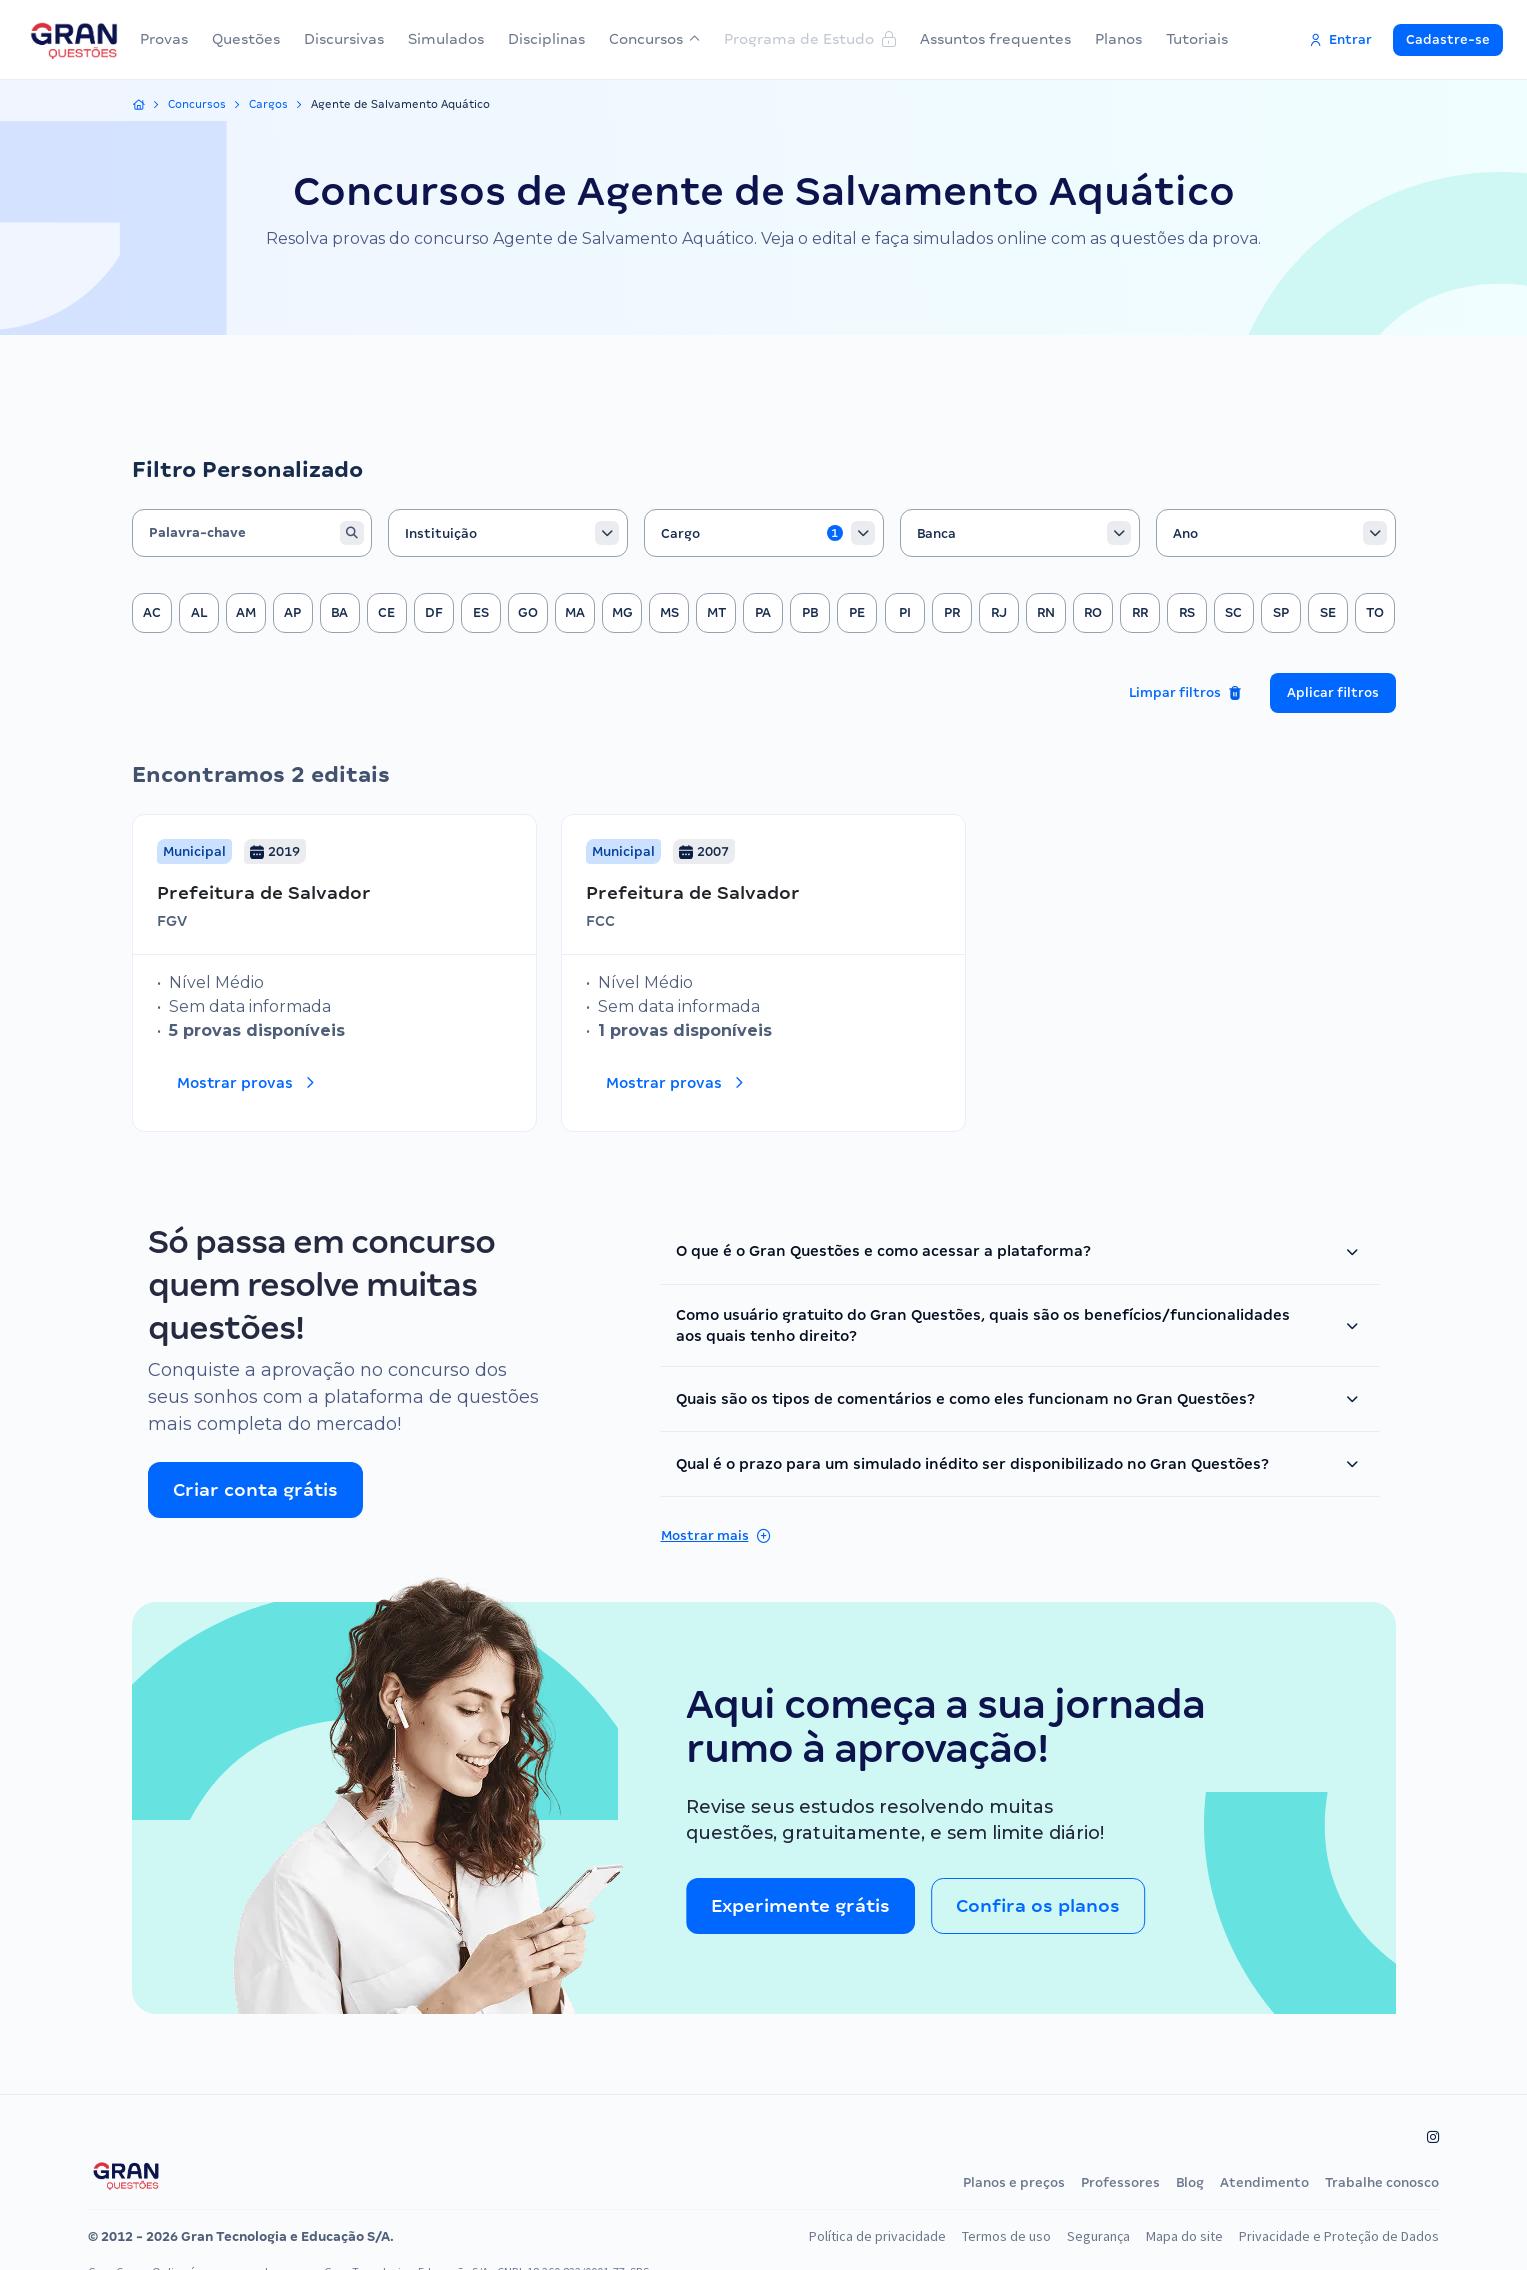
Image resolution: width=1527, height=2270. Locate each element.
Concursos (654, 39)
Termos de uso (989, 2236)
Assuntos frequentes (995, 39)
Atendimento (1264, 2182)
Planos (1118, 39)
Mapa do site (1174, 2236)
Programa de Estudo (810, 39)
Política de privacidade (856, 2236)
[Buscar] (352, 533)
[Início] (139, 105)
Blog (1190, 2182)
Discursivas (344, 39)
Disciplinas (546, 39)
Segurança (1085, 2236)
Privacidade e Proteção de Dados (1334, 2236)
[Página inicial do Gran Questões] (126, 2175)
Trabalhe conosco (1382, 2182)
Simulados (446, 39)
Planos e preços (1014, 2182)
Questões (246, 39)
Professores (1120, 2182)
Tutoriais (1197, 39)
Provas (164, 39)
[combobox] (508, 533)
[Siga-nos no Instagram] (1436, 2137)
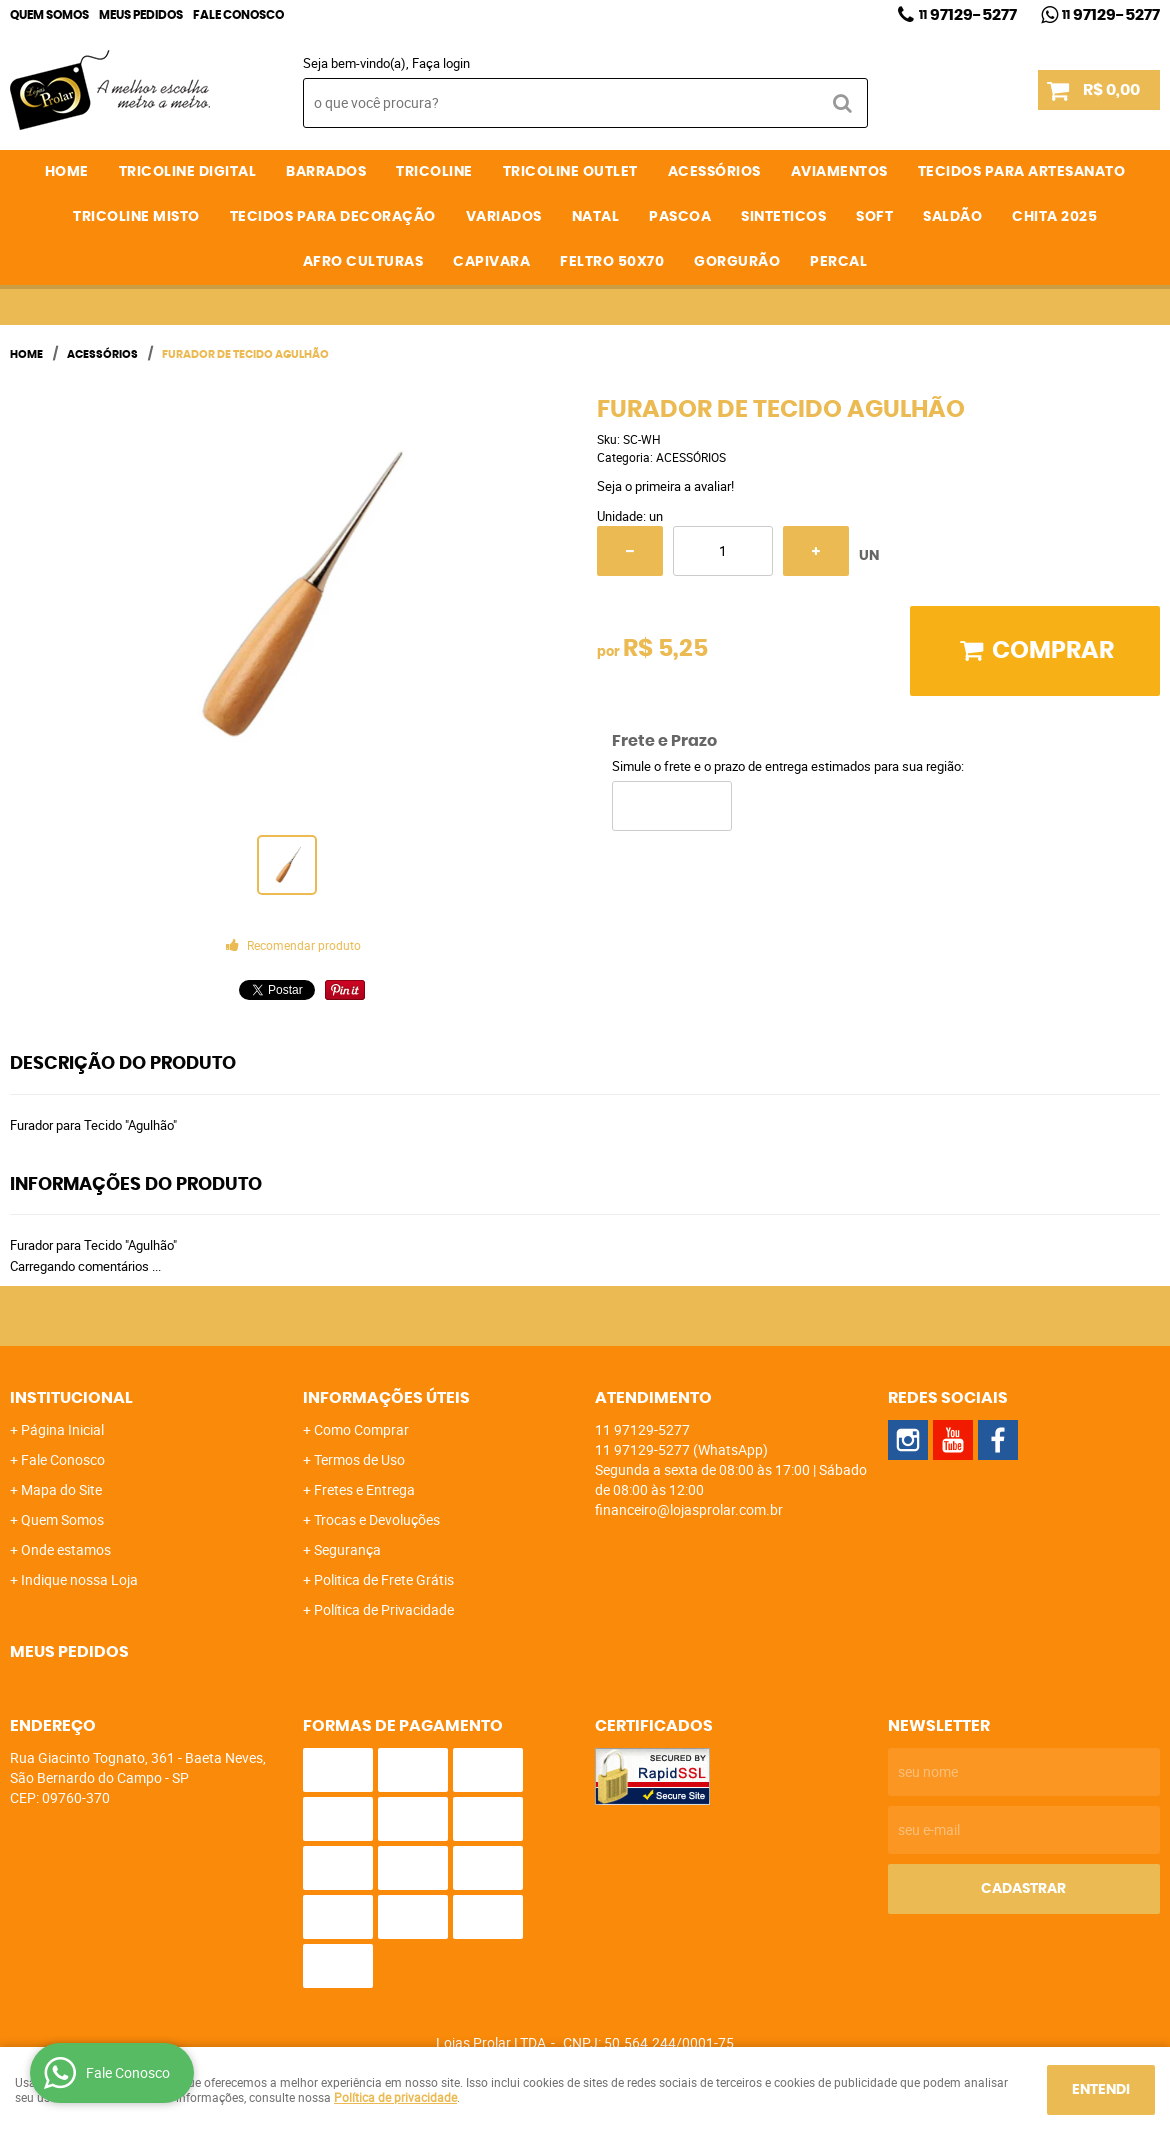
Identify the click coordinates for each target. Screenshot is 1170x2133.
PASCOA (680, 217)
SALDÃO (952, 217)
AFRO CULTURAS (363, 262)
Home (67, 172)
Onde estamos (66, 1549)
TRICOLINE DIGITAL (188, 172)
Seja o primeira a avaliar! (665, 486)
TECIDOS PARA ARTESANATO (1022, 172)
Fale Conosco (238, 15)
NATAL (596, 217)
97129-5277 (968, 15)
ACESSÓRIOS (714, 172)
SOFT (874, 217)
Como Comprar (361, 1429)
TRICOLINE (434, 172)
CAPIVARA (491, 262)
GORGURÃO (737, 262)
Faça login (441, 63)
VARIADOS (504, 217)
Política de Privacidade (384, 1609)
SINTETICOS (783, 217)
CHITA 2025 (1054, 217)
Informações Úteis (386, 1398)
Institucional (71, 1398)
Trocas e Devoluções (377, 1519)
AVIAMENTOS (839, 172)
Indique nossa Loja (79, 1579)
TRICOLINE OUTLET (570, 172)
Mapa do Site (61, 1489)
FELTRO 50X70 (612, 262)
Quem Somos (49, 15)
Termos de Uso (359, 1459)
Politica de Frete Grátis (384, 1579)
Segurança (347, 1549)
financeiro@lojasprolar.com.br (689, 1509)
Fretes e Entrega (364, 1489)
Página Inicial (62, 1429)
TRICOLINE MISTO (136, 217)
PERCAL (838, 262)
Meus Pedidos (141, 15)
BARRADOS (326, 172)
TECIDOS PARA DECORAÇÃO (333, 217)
· · · · · · ·
▸ Work request
Reproduce the lines above letter for letter. The pictures stay behind.

▸ Solution for this exercise
Image resolution: width=1527, height=2270. Locate each element.
Concursos (654, 39)
Termos de uso (989, 2236)
Assuntos frequentes (995, 39)
Atendimento (1264, 2182)
Planos (1118, 39)
Mapa do site (1174, 2236)
Programa de Estudo (810, 39)
Política de privacidade (856, 2236)
[Buscar] (352, 533)
[Início] (139, 105)
Blog (1190, 2182)
Discursivas (344, 39)
Disciplinas (546, 39)
Segurança (1085, 2236)
Privacidade e Proteção de Dados (1334, 2236)
[Página inicial do Gran Questões] (126, 2175)
Trabalhe conosco (1382, 2182)
Simulados (446, 39)
Planos e preços (1014, 2182)
Questões (246, 39)
Professores (1120, 2182)
Tutoriais (1197, 39)
Provas (164, 39)
[combobox] (508, 533)
[Siga-nos no Instagram] (1436, 2137)
Identify the click coordinates for each target. Screenshot is 1170x2133.
PASCOA (680, 217)
SALDÃO (952, 217)
AFRO CULTURAS (363, 262)
Home (67, 172)
Onde estamos (66, 1549)
TRICOLINE DIGITAL (188, 172)
Seja o primeira a avaliar! (665, 486)
TECIDOS PARA ARTESANATO (1022, 172)
Fale Conosco (238, 15)
NATAL (596, 217)
97129-5277 (968, 15)
ACESSÓRIOS (714, 172)
SOFT (874, 217)
Como Comprar (361, 1429)
TRICOLINE (434, 172)
CAPIVARA (491, 262)
GORGURÃO (737, 262)
Faça login (441, 63)
VARIADOS (504, 217)
Política de Privacidade (384, 1609)
SINTETICOS (783, 217)
CHITA 2025 (1054, 217)
Informações Úteis (386, 1398)
Institucional (71, 1398)
Trocas e Devoluções (377, 1519)
AVIAMENTOS (839, 172)
Indique nossa Loja (79, 1579)
TRICOLINE OUTLET (570, 172)
Mapa do Site (61, 1489)
FELTRO 50X70 (612, 262)
Quem Somos (49, 15)
Termos de Uso (359, 1459)
Politica de Frete Grátis (384, 1579)
Segurança (347, 1549)
financeiro@lojasprolar.com.br (689, 1509)
Fretes e Entrega (364, 1489)
Página Inicial (62, 1429)
TRICOLINE MISTO (136, 217)
PERCAL (838, 262)
Meus Pedidos (141, 15)
BARRADOS (326, 172)
TECIDOS PARA DECORAÇÃO (333, 217)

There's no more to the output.